De parkeernormen in deze lijst zijn gebaseerd op de parkeerkengetallen volgens de uitgave 'Aanbevelingen voor verkeersvoorzieningen binnen de bebouwde kom' (ASVV) uit 2004 van de Stichting Centrum voor Regelgeving en Onderzoek in de Grond-, Water- en Wegenbouw en de Verkeerstechniek (Stichting CROW) te Ede (tel. 0318-62 04 10). De volgende minimale normen, uitgedrukt in het aantal parkeerplaatsen per woning, zitplaats, baan dan wel brutovloeroppervlak (afgekort: b.v.o.) zijn van toepassing:

bedrijfsverzamelgebouw   3,0 parkeerplaatsen per 100 m2 b.v.o.  
arbeidsextensieve/bezoekersexternsieve bedrijven (loods, opslag, groothandel)   1,0 parkeerplaats per 100 m2 b.v.o.  
arbeidsintensieve/bezoekersextensieve bedrijven (productiebedrijf, garagebedrijf, laboratorium)   2,5 parkeerplaatsen per 100 m2 b.v.o.  
kantoor met baliefunctie   2,7 parkeerplaatsen per 100 m2 b.v.o.  
kantoor zonder baliefunctie   1,0 parkeerplaats per 50 m2 b.v.o.  
perifere detailhandel   2,5 parkeerplaatsen per 100 m2 b.v.o.  
showroom (auto's, boten, bouwmateriaal etc.)   1,4 parkeerplaatsen per 100 m2 b.v.o.  
sportschool, dansstudio, yogastudio   4,0 parkeerplaatsen per 100 m2 b.v.o.  
sexclub/wellness   5,0 parkeerplaatsen per 100 m2 b.v.o.  

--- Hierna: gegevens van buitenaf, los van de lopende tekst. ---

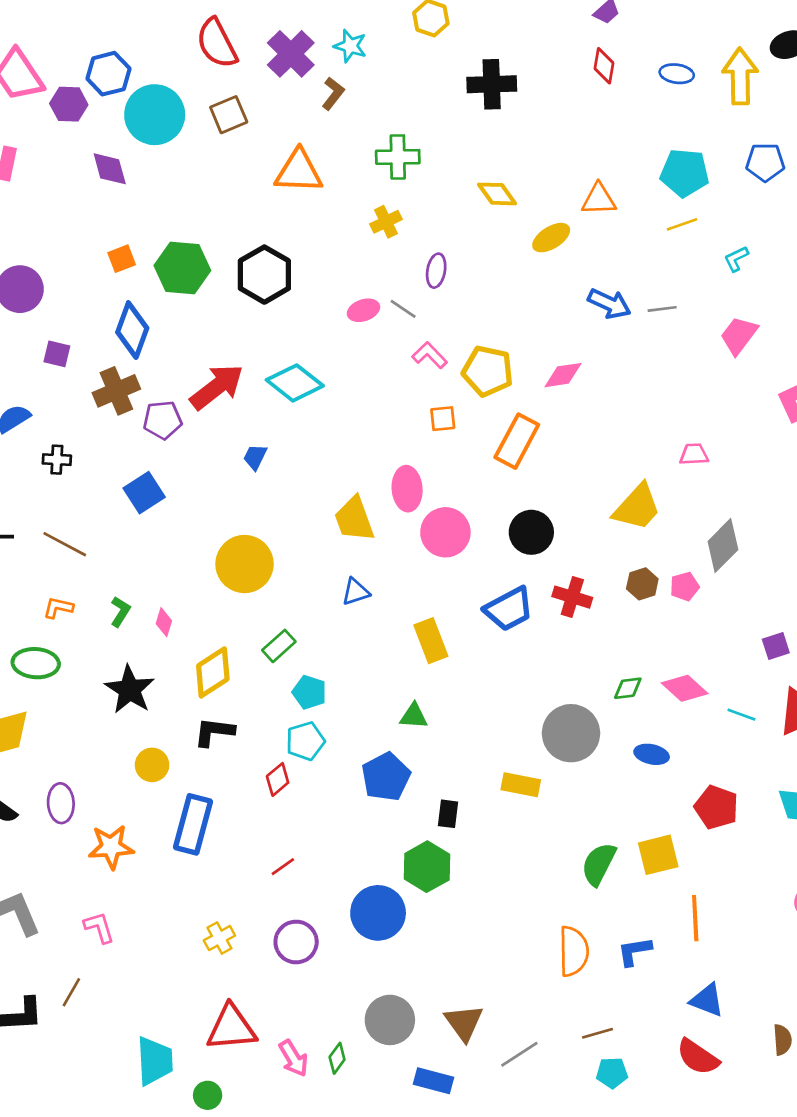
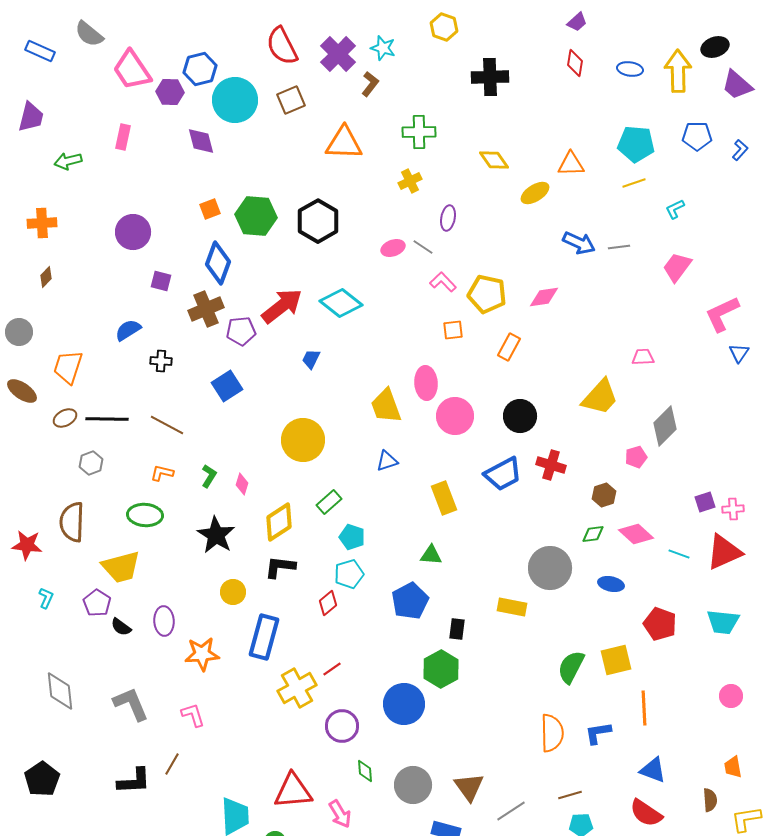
orange rectangle: (517, 441) -> (509, 347), size x0.7
brown hexagon: (642, 584) -> (604, 495), moved
yellow cross: (219, 938) -> (297, 688), moved, size x1.6
green diamond: (337, 1058) -> (365, 771), moved, turned -40

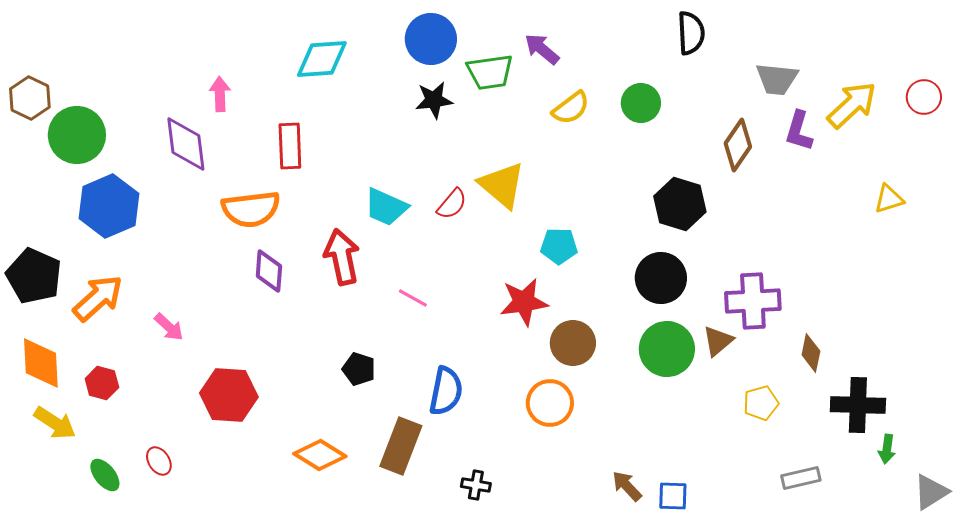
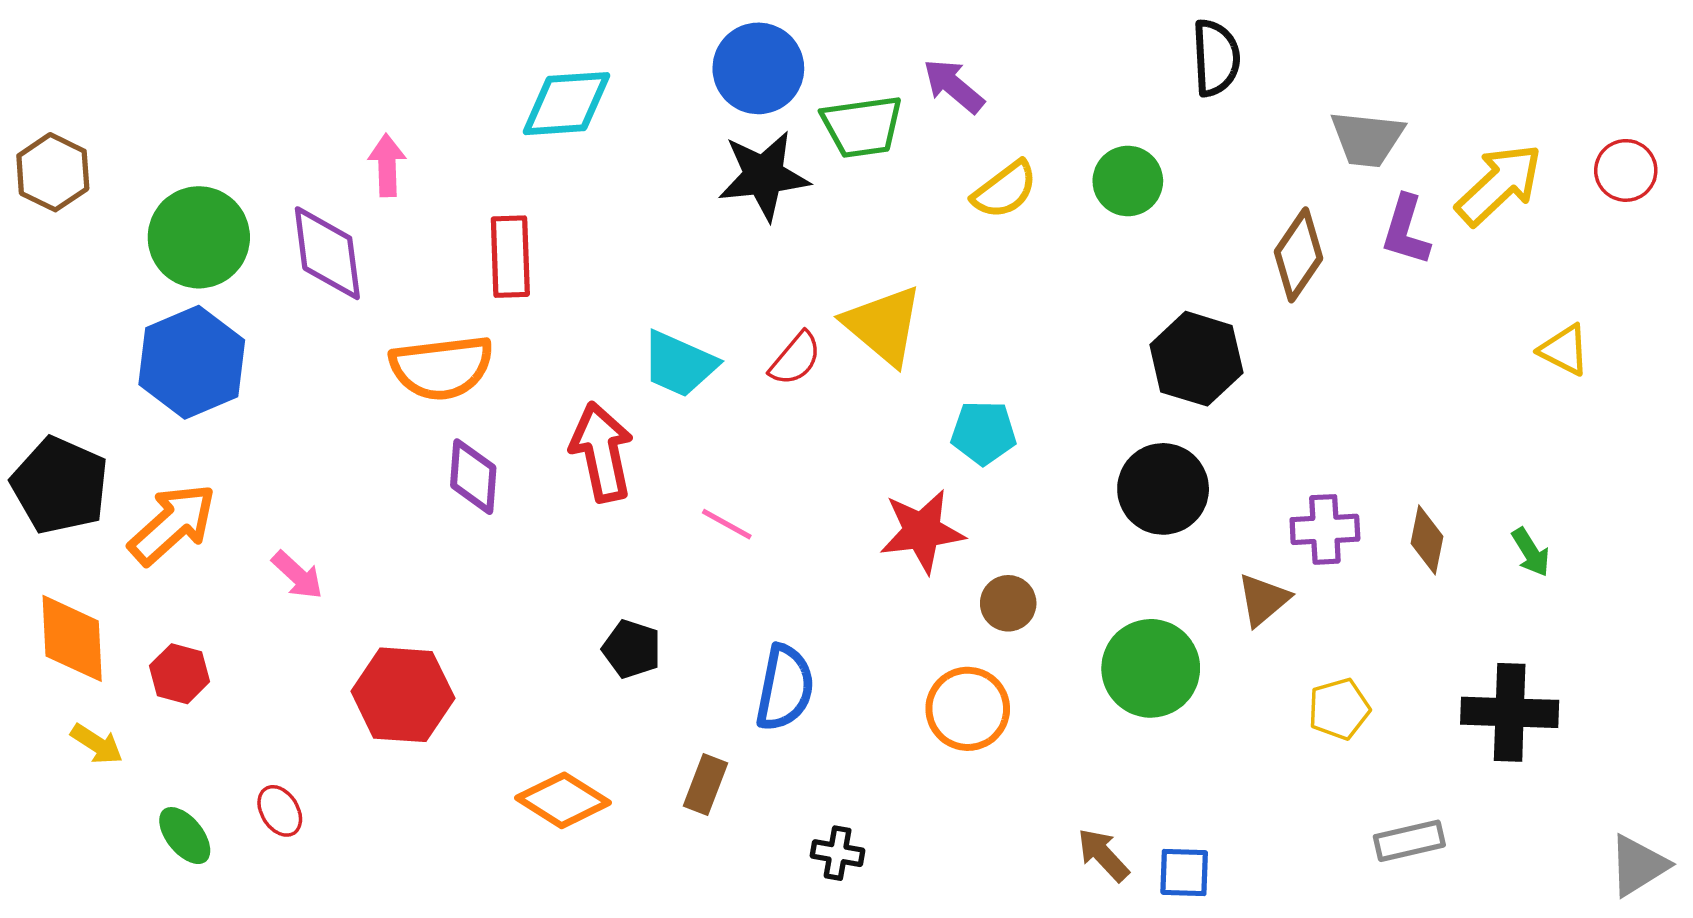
black star: (434, 100) -> (764, 176), size x1.4
green circle: (77, 135) -> (199, 237), moved
yellow triangle: (889, 199) -> (1564, 350), turned 44
purple cross: (753, 301) -> (1325, 529), size x0.7
brown circle: (573, 343) -> (1008, 603), size x0.7
green circle: (667, 349) -> (1151, 668), moved
brown diamond: (811, 353) -> (1427, 540), moved
yellow arrow: (55, 423) -> (97, 744), size x0.7
brown rectangle: (401, 446) -> (706, 785), size x0.6
green arrow: (887, 449) -> (1531, 552), moved, turned -40

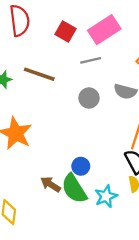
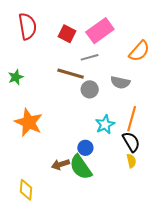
brown line: (39, 74) -> (71, 74), moved
brown arrow: (51, 184) -> (60, 164), turned -48
cyan star: (106, 196) -> (105, 124), moved

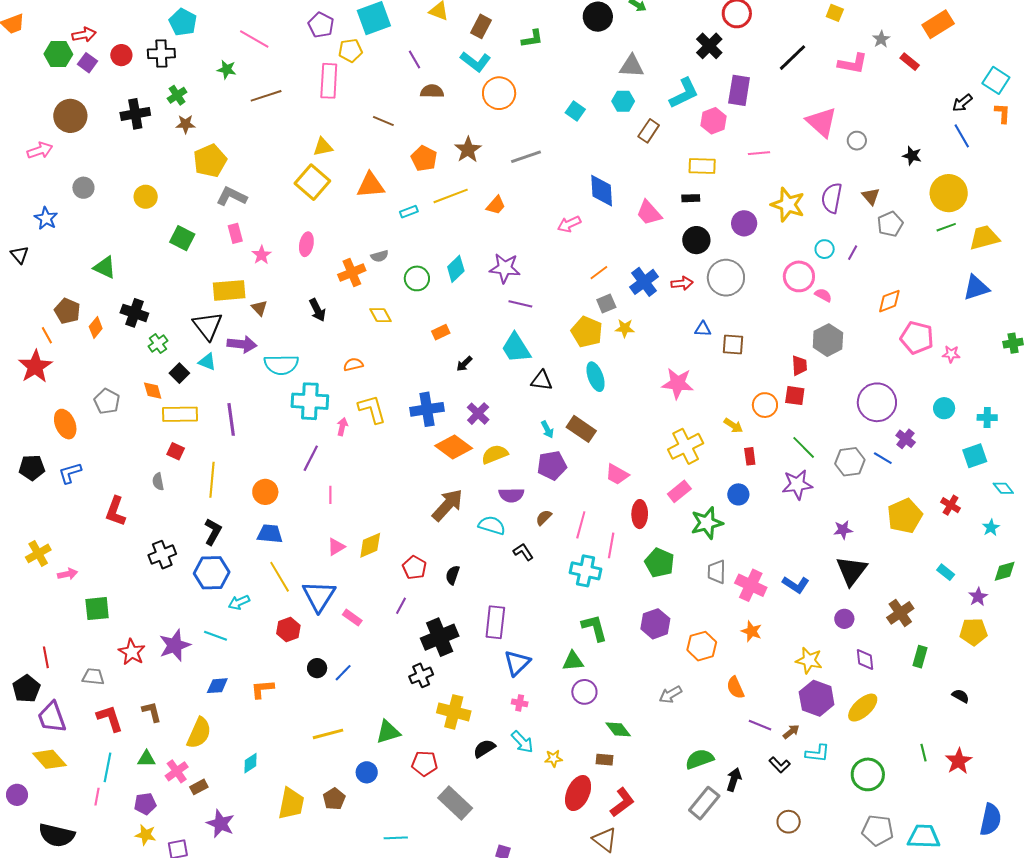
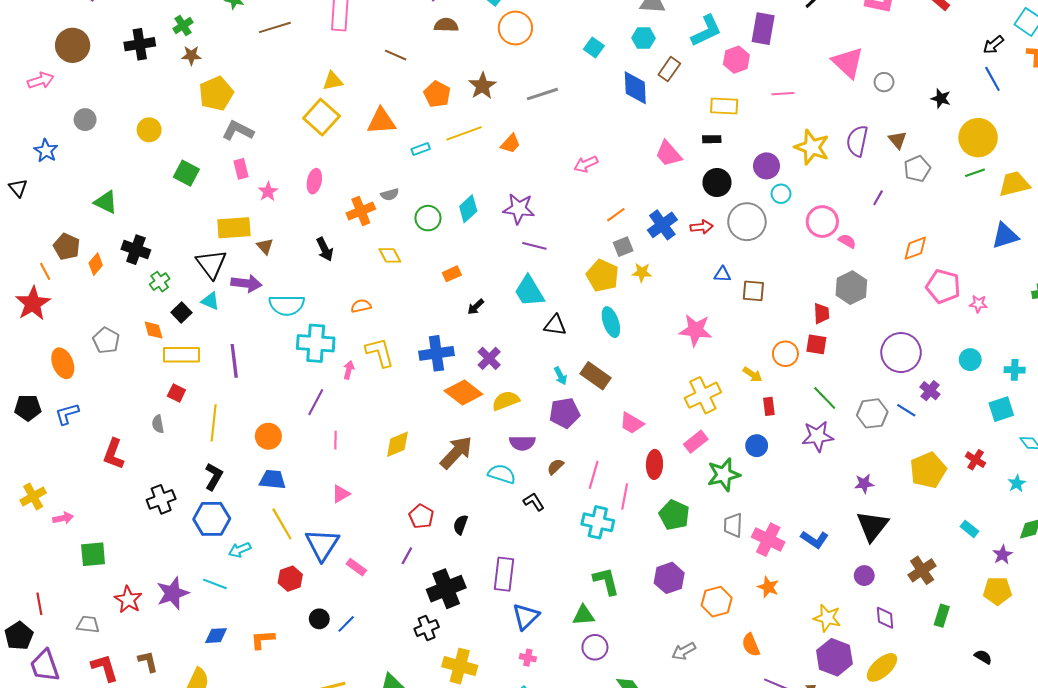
blue diamond: (602, 191) -> (635, 88), moved
cyan circle: (825, 249) -> (781, 194), moved
yellow diamond: (370, 545) -> (397, 444), moved

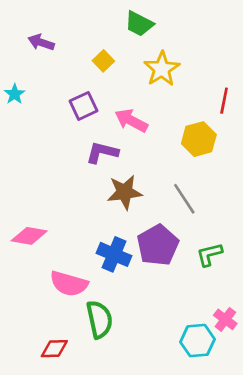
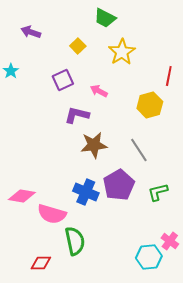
pink arrow: (131, 121) -> (99, 91), size x0.7
pink diamond: (29, 236) -> (22, 196), moved

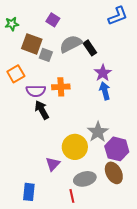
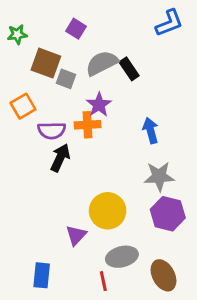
purple star: (103, 73) -> (99, 105), moved
black arrow: (42, 110) -> (60, 158), turned 54
gray star: (98, 132) -> (159, 176), moved, turned 30
brown ellipse: (114, 173) -> (163, 275), moved

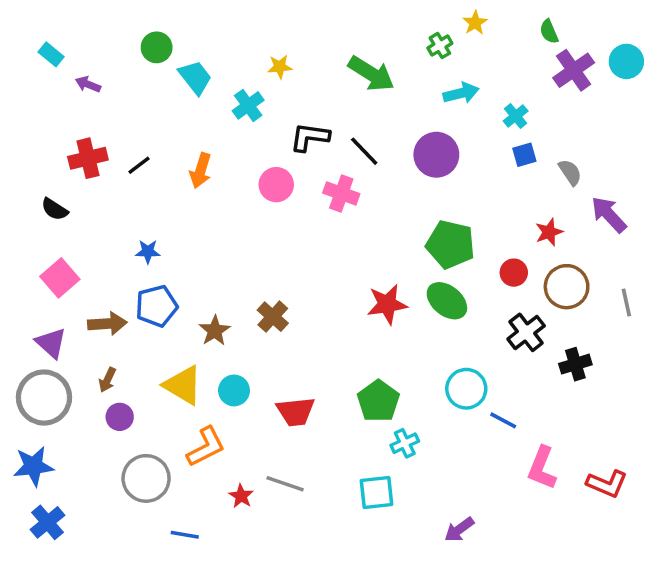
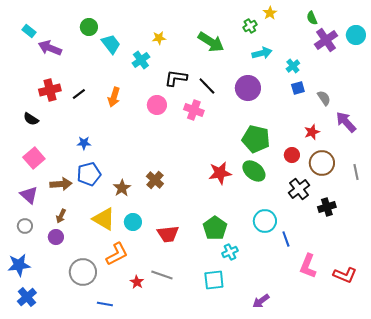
purple arrow: (88, 84) -> (50, 48), size x1.6
gray circle: (44, 398) -> (25, 226), size x0.5
purple circle: (120, 417) -> (56, 237), moved
blue line: (503, 420) -> (286, 239), turned 42

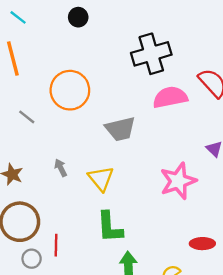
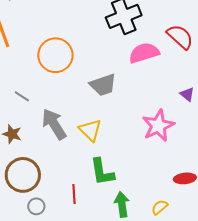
gray line: (27, 117) -> (22, 96), moved
gray arrow: (61, 168) -> (54, 124), size x2.0
red line: (56, 245) -> (74, 194), moved

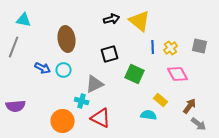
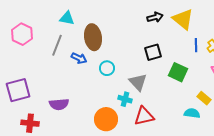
brown ellipse: (67, 39) -> (93, 37), moved
blue arrow: (43, 68) -> (79, 58), moved
gray triangle: (95, 84) -> (138, 82), turned -48
red triangle: (101, 118) -> (144, 116), turned -40

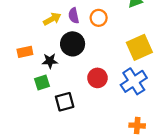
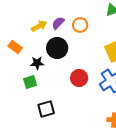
purple semicircle: (74, 16) -> (58, 23), turned 56
orange rectangle: (25, 52) -> (15, 47), moved, turned 48
black square: (65, 102) -> (46, 109), moved

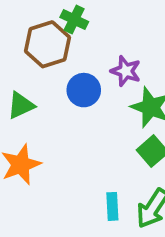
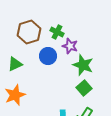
green cross: (74, 19) -> (57, 32), moved

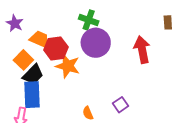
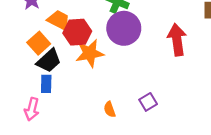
orange star: (68, 66) -> (90, 53), turned -30
blue rectangle: (32, 95) -> (46, 84), size x0.6

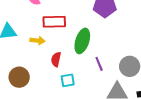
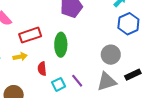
purple line: (99, 64) -> (77, 81), moved

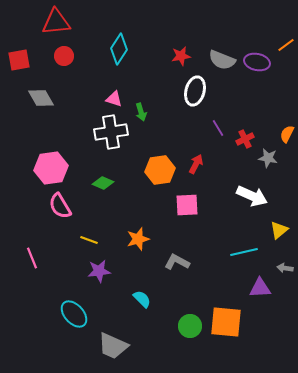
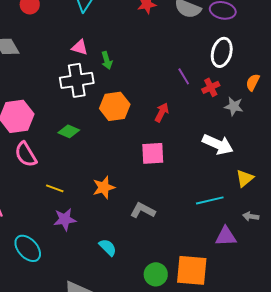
white ellipse: (195, 91) -> (222, 52), moved
orange hexagon: (160, 170) -> (115, 106), moved
cyan ellipse: (74, 314) -> (28, 248), moved

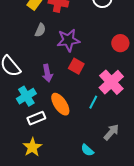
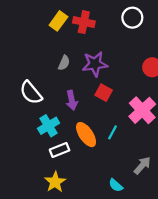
gray semicircle: (40, 30) -> (64, 63), moved
cyan line: (93, 102) -> (112, 132), moved

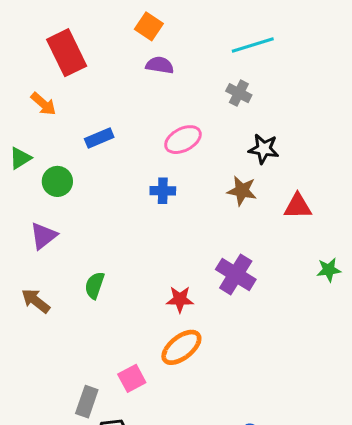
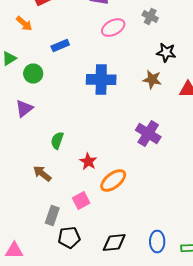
pink ellipse: (183, 140) -> (113, 28), moved
blue cross: (163, 191) -> (101, 80), size x1.8
red star: (180, 299) -> (88, 162), moved, turned 30
brown arrow: (36, 301) -> (42, 174), moved

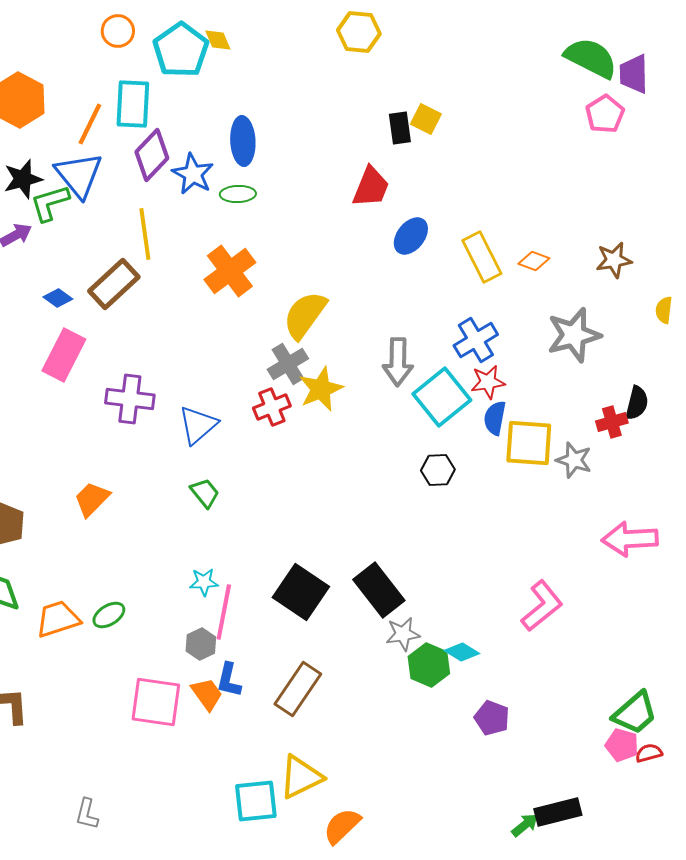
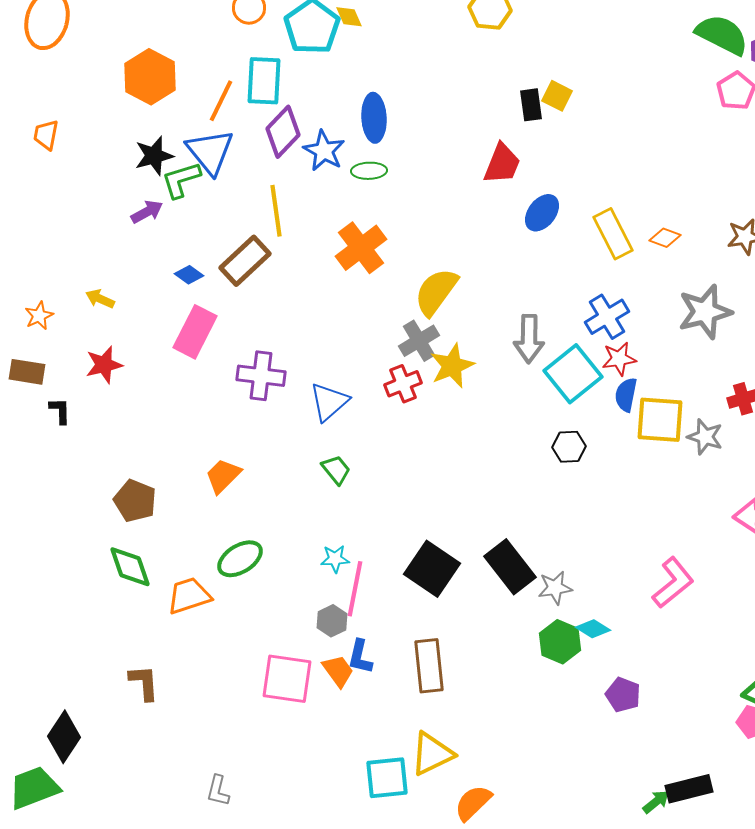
green ellipse: (109, 615) -> (240, 559), moved, size x1.4
gray star: (403, 634) -> (555, 588), moved
brown rectangle: (298, 689) -> (429, 666), turned -40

kerk, religieuze instelling   0,2 parkeerplaatsen per zitplaats  
(bedrijfs)woningen (parkeren op eigen erf)   2,0 parkeerplaatsen per woning  
kleine (gewone) detailhandel   3,3 parkeerplaatsen per 100 m2 b.v.o.  
commerciële dientstverlening (tandarts, therapeut, dierenarts)   2,7 parkeerplaatsen per 100 m2 b.v.o.